▸ Required work
A faithful copy of all the data is the goal; omit the pictures.

─── Records for this task

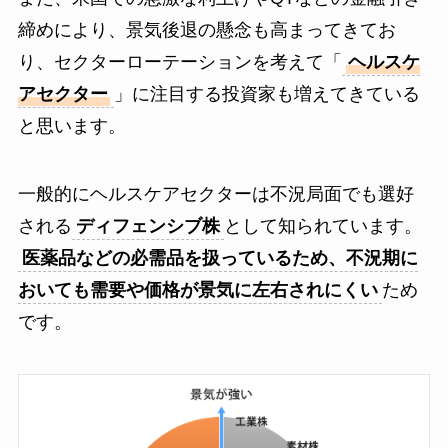
締めにより、景気後退の懸念も高まってきてお
り、セクターローテーションを考えて「
ヘルスケ
アセクター
」に注目する投資家も増えてきている
と思います。
一般的にヘルスケアセクターは不況局面でも選好
される
ディフェンシブ株
として知られています。
医薬品などの必需品を扱っているため、不況期に
おいても需要や価格が景気に左右されにくい
ため
です。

──────

▸ Task answer
締めにより、景気後退の懸念も高まってきてお
り、セクターローテーションを考えて「
ヘルスケ
アセクター
」に注目する投資家も増えてきている
と思います。
一般的にヘルスケアセクターは不況局面でも選好
される
ディフェンシブ株
として知られています。
医薬品などの必需品を扱っているため、不況期に
おいても需要や価格が景気に左右されにくい
ため
です。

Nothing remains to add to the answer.